Maybe then her brothers, who took overprotectiveness to the max, would relax. Flynn and Garrett had texted last night to make sure she’d arrived home safely, and Keaton had called earlier this morning in case she’d overslept. She appreciated they cared and watched out for her, but she didn’t like when they told her what to do or how to do it. The big bro stuff she could live with. The other made her feel bad and needed to stop.
“But I’m happy to be home,” she admitted. “I may have been born and raised in LA, but the big city no longer appeals to me. I’m a small-town girl at heart.”
Mr. Jones beamed, more like a pleased grandfather than a happy lumberjack. “We’re happy to have you here.”
In Silver Falls, we could mean anything from Mr. and Mrs. Jones to the First Avenue Business Association, but Callie stood taller. She’d never felt as if she truly belonged anywhere until discovering this town. “Thanks.”
He held onto one of the shovels. “We thought your employees would decorate while you were away since you’re open seven days a week, but Wags and Tails was closed for four days.”

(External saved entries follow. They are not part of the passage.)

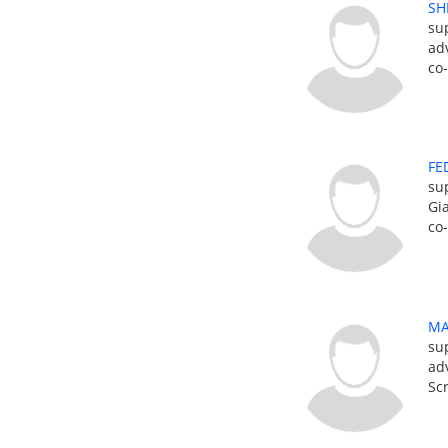
SH
su
adv
co
FE
su
Gi
co
MA
sup
adv
Sc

Four and a half if she wanted to get technical. Callie didn’t. “I gave my staff the time off.”
“That was generous.” He arranged the last shovel before moving the sale sign closer to the display. “Hope you don’t regret that decision. The Association will issue a fine if your store isn’t decorated by the deadline.”
He didn’t sound upset. Add him to the list of people concerned about her. Unlike her family who made her feel as if she wasn’t good enough and needed validation, Mr. Jones was one of the many people who looked out for one another around town. Association fines added up fast. No one wanted to see another person penalized if they could avoid it.
Callie appreciated the sense of community, both as a business owner and resident. She adjusted the strap of her tote.
“I’ll be finished well before that.” If the setup didn’t hit any snags—it shouldn’t—the window would be ready tomorrow night. She crossed her fingers.
“Good to hear.” Relief softened his stance. “Holler if you need a hand.”
“Thanks, but everything will be okay,” she reassured him, knowing she had this, like most things, under control. “I have a plan.”
Her plans had never failed her. This one wouldn’t, either.